Tutumları oluşturan faktörler üç ana başlıkta sınıflandırılır:

  • Bilişsel boyut

  • Duygusal boyut

  • Davranışsal boyut

Bilişsel boyut: Belli bir nesne hakkında sahip olunan bilgi ve inançları içerir. Kişi tutuma neden olacak olgu hakkında çeşitli bilgiler edinir, bu bilgileri kendi bilgileri ile birleştirir ve inanç sistemine ulaşır. Bu inanç sistemi kişiye özgüdür, doğru ve yanlış olabilir.

Duygusal boyut: Bir nesne veya kişiye karşı sahip olunan duyguları içerir. Tutuma konu olan nesne veya kişi sevilip sevilmeyebilir bu tür yargılar tutumun duygusal boyutunu oluşturur.

Davranışsal boyut: Kişinin inanç ve bilgileri sonucunda ortaya çıkan yargısı onu bir nesneye karşı olumlu veya olumsuz harekete eğimli hale getirecektir. İşte bu son oluşum, tutumun davranış faktörüdür.

Tutumların İşlevleri

Yapılan çalışmalarda tutumların dört farklı işlevi üzerinde durulmuştur. Bunlar:

  • Anlama veya bilgi işlevi

  • Gereksinimlerin karşılanması işlevi

  • Benliği koruma işlevi

  • İçsel değerlerin ifade edilme işlevi

Tutumlar ve Davranış İlişkisi

Birey yaşadığı tolumdan hem etkilenir hem de yaşadığı toplumu etkiler. Bu süreçte düşünce yapısı oluşur ve çoğu davranışının temelinde bu düşünce yapısı vardır. Bireyin herhangi bir nesneye, gruba, kişiye yönelik olumlu ya da olumsuz düşünce beslemesi ve tepkide bulunması durumunu tutum ve davranış ilişkisi olarak açıklayabiliriz. Tutumlar davranışların arkasındaki yönlendirici güçlerdir. Bu nedenle pazarlama, reklam, halkla ilişkiler alanında da tutum süreçlerinin incelenmesi ile davranışlar hakkında ön bilgiye sahip olunması ve tutum değişimi süreçlerinin koşulları saptanarak tutumların kontrol altına alınması gibi çalışmalar büyük önem taşır. Tutum ve davranış etkileşiminin kendine ait özellikleri bulunmaktadır. Bu nedenle tutum ve davranış ilişkisini yükselten iki unsurdan bahsedilebilir;

  • Tutumun kuvvetliliği ve

  • Tutumun erişilebilirliği.

Tutumun kuvvetlilik derecesi: Bireyin bir tutuma ne derecede bağlı olduğu ile ilgilidir. Bazı tutumlar bireyin yaşamında daha önemlidir ve bilgiyi işleme, karar verme, tercih etme, davranışın meydana gelmesi gibi süreçleri etkileme olasılığı da yüksektir. Kuvvetli tutumların değişme olasılığı azdır.

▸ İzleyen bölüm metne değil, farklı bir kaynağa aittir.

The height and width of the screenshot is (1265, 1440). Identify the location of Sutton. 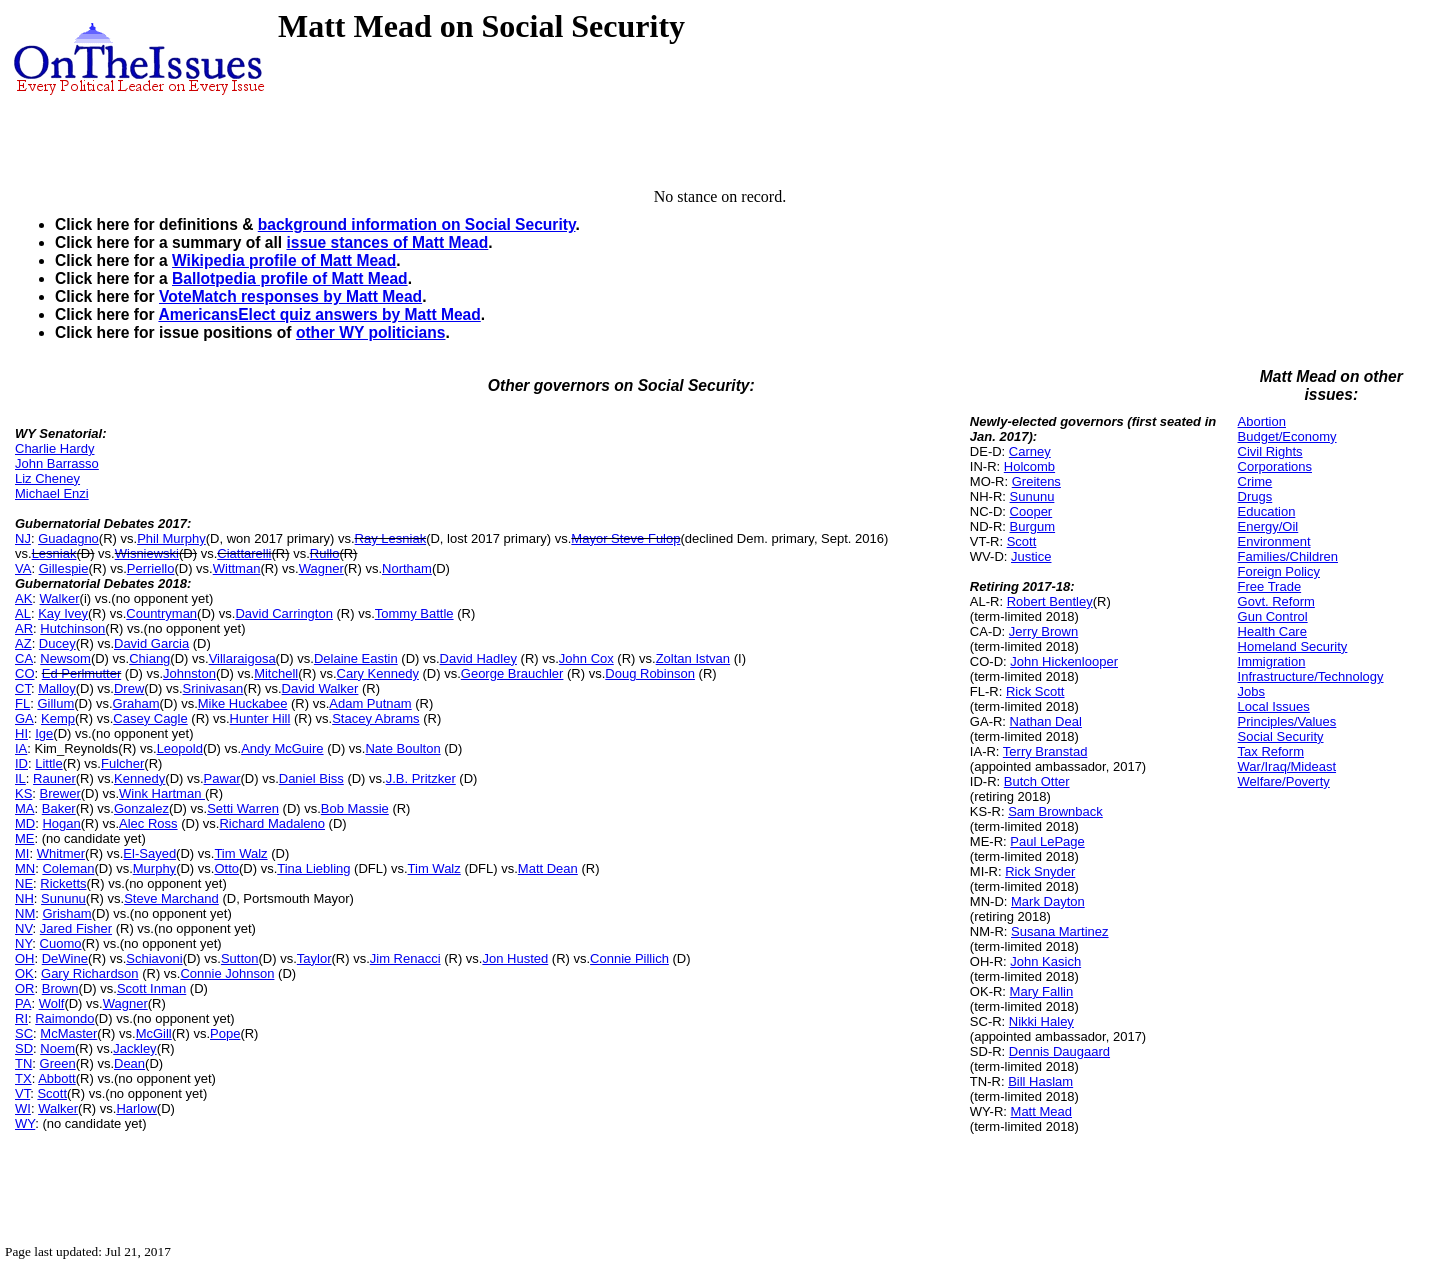 (240, 958).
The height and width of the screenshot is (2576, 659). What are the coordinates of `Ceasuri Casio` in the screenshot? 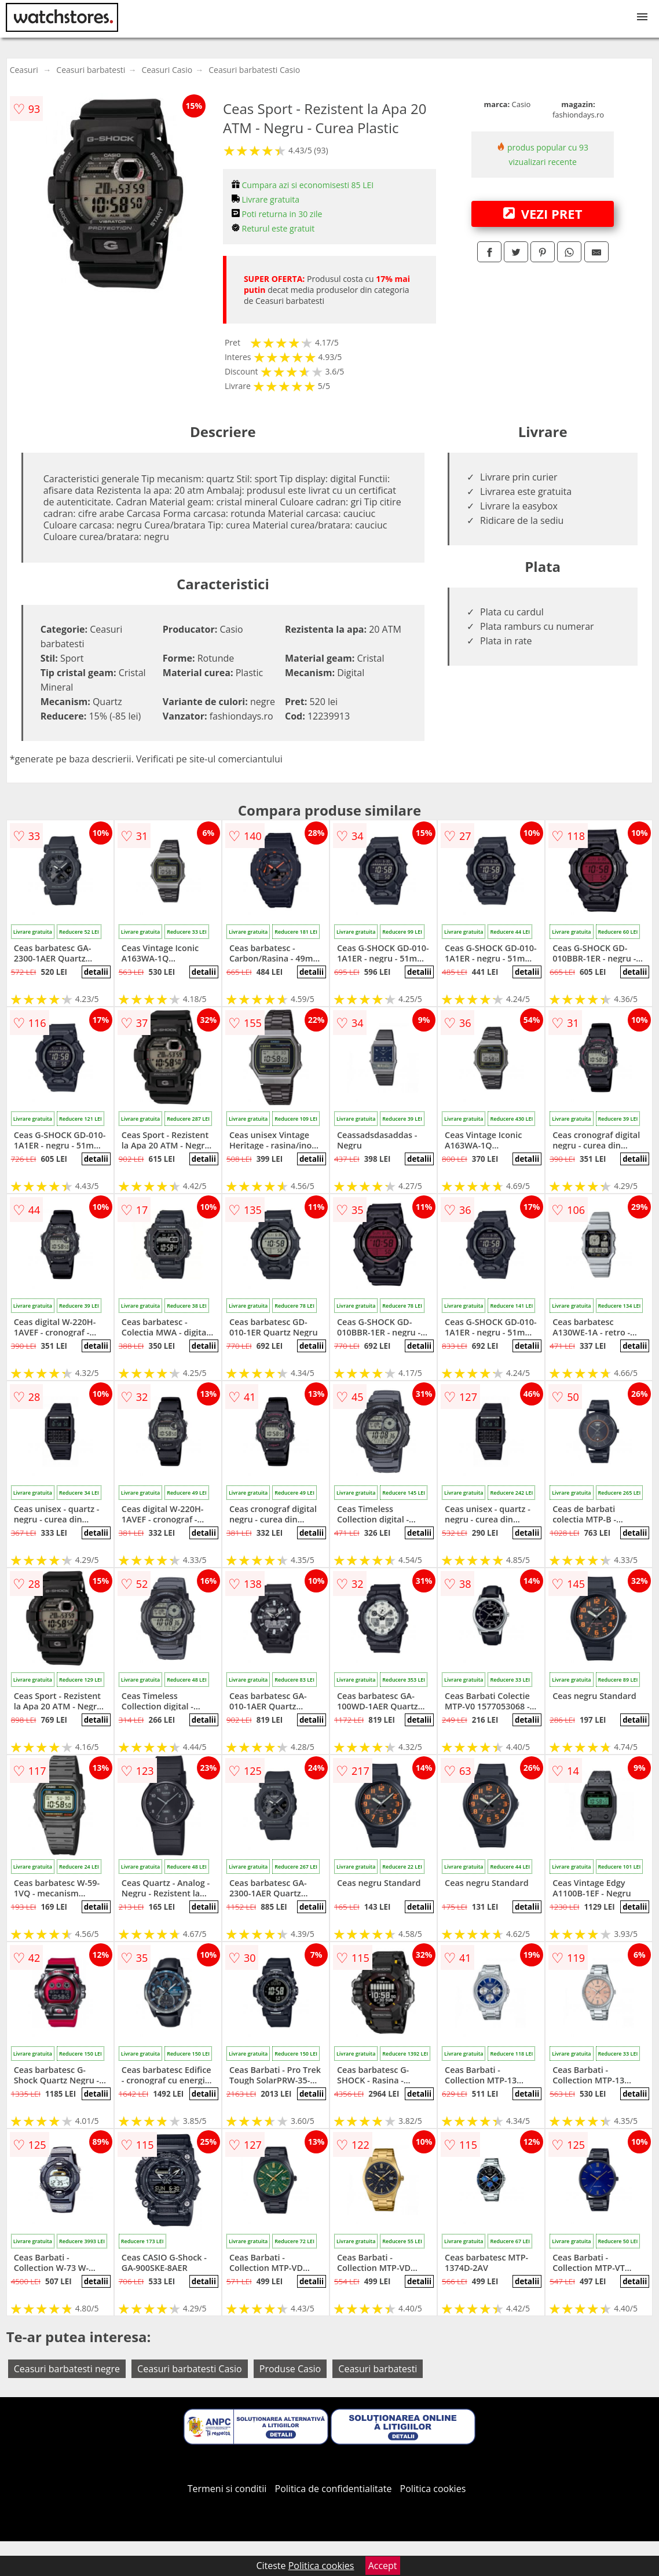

Tutumun erişilebilirliği: Tutumun erişilebilirliği bir tutumun ne kadar kolay bir şekilde hatırlandığı ve bilinç düzeyine getirildiği ile ilgilidir. Yüksek erişilebilirliği olan tutumlar kuvvetli yani önemli olanlardır.

Tutumlar ve Kişilik İlişkisi

Tutumlar kişilik oluşumunda önemli bir yere sahiptir. Bireysel psikolojide kişiliğin özellikleri;

  • Yüzeysel ve

  • Temel özellikler olarak ikiye ayrılır.

Yüzeysel özellikler davranışlarla ifade edilebilen açık özelliklerdir. Temel özellikler ise gizli ve bilişseldir; bunlar genellikle yüzeysel özelliklerin oluşmasına yol açarlar. Tutumların oluşumu sadece tutumların özellikleriyle değil aynı zamanda bireyin kişilik özellikleriyle de belirlenir. Zekâ ve tutum arasında da pozitif bir ilişkiden söz edilir. Zekâ olarak bir diğerinden daha üstün olan bireyin yeni bir şey hakkında da bilgi edinmesi ve tutum geliştirebilmesi daha süratlidir.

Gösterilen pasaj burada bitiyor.